—What are you doing?
—What is your problem?
—I thought you were a cop or something like that
—No
Y no lo parezco para nada, con abrigo verde y gorro de lana.
Estoy frente al MOMA y tomo nota de la intimidad de ciertos personajes urbanos proyectados en las paredes. Gente que parece solitaria. Mientras fuera de pantalla los vehículos, la gente, los ruidos de Manhattan, la soledad.
Escenas íntimas y por lo mismo, conmovedoras.
Un hombre durmiendo, los detalles de su respiración levantando la colcha de la cama.
Los dedos de una mujer acariciando la superficie de una pecera, una bailarina girando inútilmente, la verticalidad de los edificios.
Doug Aitken nos obliga a levantar la vista y ver la ciudad de una forma distinta —con el mismo vértigo al que ya estamos acostumbrados—. Cierto juego con las líneas verticales, el vértigo del agua cayendo o de alguien mirándose al espejo.
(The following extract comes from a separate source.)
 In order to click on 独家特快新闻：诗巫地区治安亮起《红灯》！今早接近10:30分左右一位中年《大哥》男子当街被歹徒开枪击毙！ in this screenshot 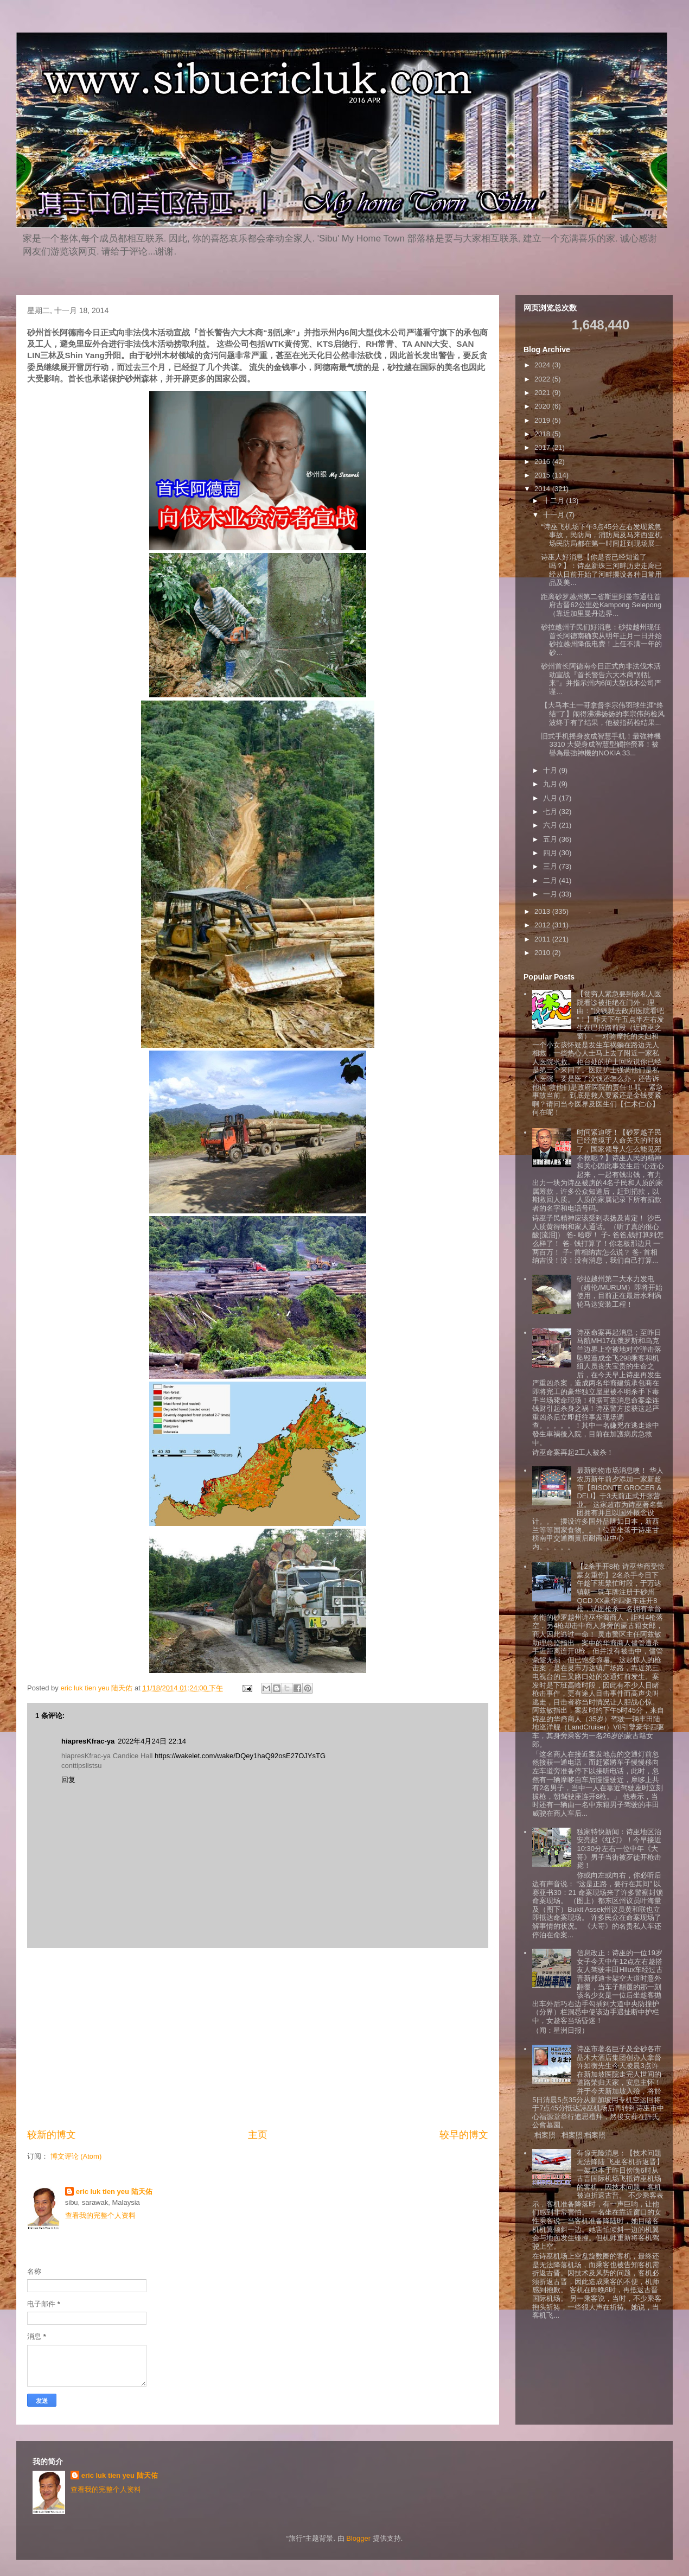 , I will do `click(619, 1848)`.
La coincidencia en dos vidas paralelas, dos hombres de distintos filmes que pueden coincidir a la hora de mirar por la ventana, verse al espejo, beber agua, o simplemente estar bajo el mismo cielo. ¿Coincidencias?
No, Aitken intercala espacios y hace a distintos personajes parecer el mismo en situaciones cotidianas de un día de sus vidas. Alguien viaja en bicicleta, todo gira y nosotros —los espectadores— vemos todo girar desde el estacionamiento del MOMA. Un hombre es negro y viaja en metro. El otro es blanco y se transporta en bicicleta. Ambos parecen confundirse en la ciudad, en medio de tanto tráfico y tantos edificios. Las imágenes filmadas por Aitken en un tiempo y espacio determinado, semi ficcionadas, dialogan con espacio y tiempo reales de la vida urbana.
Del Rockefeller caen los copos de nieve proyectados en la realidad. Los taxis en la pantalla contrastan con los vehículos reales. Los relojes con nuestro propio transcurrir puesto en duda.
Arte para todos los caminantes adormecidos.